I will have a sizable challenge when I go to Vegas to visit my friend Dawn. It is the land of buffets and drinking at all hours. I know that my friend Yvette (Vet) who is going with me plans on drinking, a lot. She calls me and says "I hear drinks are pricey down there" and I said yeah, ya know, $5 beers and $7 or more fruity drinks. So she wants to bring a bottle. I said no, we can buy one there, liquor stores abound. I don't know if she drinks a lot or she will think we need to drink as we are consoling my friend Dawn who has terminal cancer. I really don't know what to expect as this girl and I were good friends in high school and haven't really spent much time together in 20 years!! So, I'm hoping that it all goes well and we get along. I really don't want to get plastered every night. I want to go to the gym at the hotel and try to be semi healthy this week.

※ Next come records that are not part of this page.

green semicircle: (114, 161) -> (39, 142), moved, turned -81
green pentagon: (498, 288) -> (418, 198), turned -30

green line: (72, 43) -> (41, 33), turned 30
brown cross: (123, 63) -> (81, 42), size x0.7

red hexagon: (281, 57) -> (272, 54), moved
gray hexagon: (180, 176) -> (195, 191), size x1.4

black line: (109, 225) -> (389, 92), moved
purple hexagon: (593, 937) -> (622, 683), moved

I just have to lay the ground rules! Ya know, when you go on vacation/share a room with someone it seems you are glued at the hip 24/7. But, I need that exercise time and cause it will be 110 degrees or something and I won't want to walk in the heat and they don't have lap swimming in the pool, I need to go and pay and go to the hotel gym. I checked it out last time I was there in May. I meant to go but the drinking and staying up late to gamble got in the way. It was hard to get up early at all and later in the day I didn't feel like going!! So we will see what happens. Vet says she doesn't like to gamble or like the heat so I was thinking 'what we gonna do but just talk or drink or eat?'
We don't have any shows planned though I would like to go to a comedy one or something. We just will hang by the pool and mostly hang out at Dawn's house to visit. She is about 20 minutes from the strip and she has a nice pool/house too. We will try to limit our time in the heat and thank god they have air conditioning.

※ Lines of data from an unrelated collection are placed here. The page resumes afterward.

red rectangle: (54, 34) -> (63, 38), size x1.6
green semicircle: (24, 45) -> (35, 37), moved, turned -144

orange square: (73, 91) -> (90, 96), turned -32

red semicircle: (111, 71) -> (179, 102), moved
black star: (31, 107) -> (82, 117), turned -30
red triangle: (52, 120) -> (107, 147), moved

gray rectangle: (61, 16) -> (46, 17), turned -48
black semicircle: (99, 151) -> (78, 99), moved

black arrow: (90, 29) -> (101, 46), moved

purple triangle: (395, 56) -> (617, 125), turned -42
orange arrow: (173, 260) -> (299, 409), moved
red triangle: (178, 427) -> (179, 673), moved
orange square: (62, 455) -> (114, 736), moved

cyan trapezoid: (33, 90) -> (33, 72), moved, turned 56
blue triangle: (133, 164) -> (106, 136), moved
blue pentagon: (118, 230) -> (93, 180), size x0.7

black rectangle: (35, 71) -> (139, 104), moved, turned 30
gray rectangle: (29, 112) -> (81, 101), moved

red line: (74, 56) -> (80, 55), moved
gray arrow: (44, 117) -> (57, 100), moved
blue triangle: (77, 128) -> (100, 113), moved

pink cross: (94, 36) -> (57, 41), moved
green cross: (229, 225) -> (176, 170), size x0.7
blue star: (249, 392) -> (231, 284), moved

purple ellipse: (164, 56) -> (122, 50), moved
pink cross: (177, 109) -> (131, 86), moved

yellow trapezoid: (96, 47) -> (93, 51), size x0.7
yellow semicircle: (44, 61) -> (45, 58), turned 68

Anyway, I'm off to pack as I always do it last minute. It drives me crazy how I procrastinate in this area! At least my laundry is done and I just have to figure out what to bring. I got a new outfit and my pedicure, manicure, and hair cut and blonded, ha! Now I just need that brazilian waxing! Ha, just kidding. Never tried waxing, have you?
I am feeling tired today. I slept like 4 1/2 hours. I stayed up till 1am as I was in the blogging world, I am addicted! And I had to get up early to take my hubby to the train so that I can pick him up later to take me to the airport. Now, I can't go back to sleep. I hate when I feel like crap when I am starting a trip and I can't sleep on a plane. My mom is watching my son so I know he will be safe.
Thanks for all your comments about my last post and doing the open water swim. I am comfortable in the water, always have been. What I really need to work on is my own thoughts about my body. I don't show my lack of self esteem in this area to others (well mostly), it's all internal. I was talking a bit to my friend, Kathy, (the one doing the tri with me) about trying to lose more weight and she is always full of advice. Ya know, eat your salad with the dressing on the side. etc..We all know the drill! It's just making the right choices consistantly that is the real challenge for me. Anyway, lately she has been having troubles with low sodium and potassium and has been to the hospital twice in these past few weeks. She was feeling sick from dehydration when she was out on vacation back east and now at home. The doc said drink more gatorade and electrolytes not just water. She was bemoaning the fast that she couldn't drink much gatorade as it has 200 calories per serving. I was thinking "what the frick"? This thin women can't work in 200 calories of gatorade into her diet? Is she suffering from anorexia or what? She seems to me to be deathly afraid of gaining any weight. She was chubby once long ago at about 12 year of age or so and has been rail thin ever since she dieted way back when. She is athletic and always has been and voted 'most athletic' in high school. I am really surprised she is not taking the doctors advice! I told her to look into electrolyte powder or pill form as they are low calorie or so I've heard. Anyway, it just made me realize that even thin people have their own eating/body issues.
I'll check back in with you all on Sunday when I get back! Hope you are all doing well out there in blogland!!